On or about October 30, 1935, the plaintiff duly filed a claim for refund in the sum of $99.92, being a part of the aforesaid payment of $100, in which the grounds for refund and facts in support thereof were set forth with great particularity.
On January 31, 1936, the Commissioner of Internal Revenue disallowed the plaintiff's claim for refund in its entirety, and the plaintiff instituted suit in this court on February 10, 1936.
The defendant moves to dismiss on the ground that this court does not have jurisdiction inasmuch as our system of taxation makes it imperative that the taxpayer be required to pay his entire liability first and litigate later. In other words, the defendant would have the plaintiff pay the entire assessment which amounts to $1,593.32 as a condition precedent to his right to sue for a refund.
The only inquiry here is whether or not plaintiff should have paid the entire assessment before beginning suit.
Stamp taxes accrue upon each and every sale or transfer of shares of stock. The Commissioner may, however, embody in one assessment stamp taxes accruing over a period of years involving many sales of shares of stock, just as he did against the plaintiff herein. It is admitted by the defendant's counsel that: "Ordinarily, the documentary stamp tax here involved is paid by the purchase and affixing of appropriate stamps. See Treasury Regulations 71, Article 95. And it may well be that separate suits for the tax so paid might be maintained after the tax has been paid."
Every pertinent case cited by the defendant involved a controversy wherein either income taxes, estate taxes, or injunctions to restrain collection of taxes were concerned. In the latter group of cases it is clear that there can be no relief in equity until the legal remedies are exhausted. Consequently, the courts said complainant must pay the assessment first and then seek his legal relief by way of refund. None of those cases shed any light upon the case at bar, because it is not stated whether the entire tax should be paid, or only a portion of the entire assessment, if the tax is of a divisible nature. Ordinarily one must pay and sue for recovery in the law court before he is entitled to consideration. But how much must he pay?
Income taxes and estate taxes flow from calculations involving complicated considerations of credits, exemptions, etc. The resulting tax has been influenced by and reflects these considerations. They are not naturally separable as in the case of the stamp tax. It is a wise law that governs their prepayment before suit can be brought. Otherwise, the power of collection of taxes would be continuously impeded and rendered practically useless. But in the case of these separable items the issue is clear-cut. There can be no complicated questions of credits, exemptions, and the like. It is simply an issue of whether or not the stamp should be applied and in what amount.

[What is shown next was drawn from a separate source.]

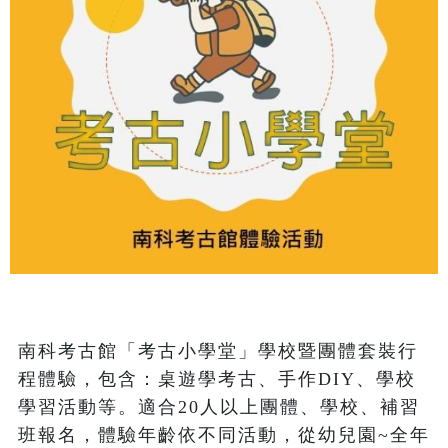
南科考古館「考古小學堂」學校暨團體套裝行
程體驗，包含：桌遊學考古、手作DIY、學校
學習活動等。適合20人以上團體、學校、補習
班報名，體驗年齡依不同活動，從幼兒園~全年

Therefore, the cases cited by either the plaintiff or the defendant do not throw specific light upon the separability of payments where stamp taxes are involved. It appears that as a matter of convenience to the collecting official he is authorized to assess them in bulk where it is discovered that the stamps themselves were not affixed to the documents in the manner prescribed by law. However, this does not make the amount due for stamps for any given document any part of the payment due for stamps for another document. It is clearly a divisible assessment.
The court is of the opinion that the total assessment against the plaintiff, that is, $1,593.32, is the aggregate of several, separate, and independent taxable items. The payment of any of these individual items would constitute a payment of the entirety in so far as that particular item is concerned, and would justify a claim for *494 a refund thereof. Incidentally, there is nothing to prevent the government from pursuing its remedies to satisfy execution for the balance of alleged taxes remaining unpaid.
Under these circumstances the defendant's motion to dismiss the complaint will be denied.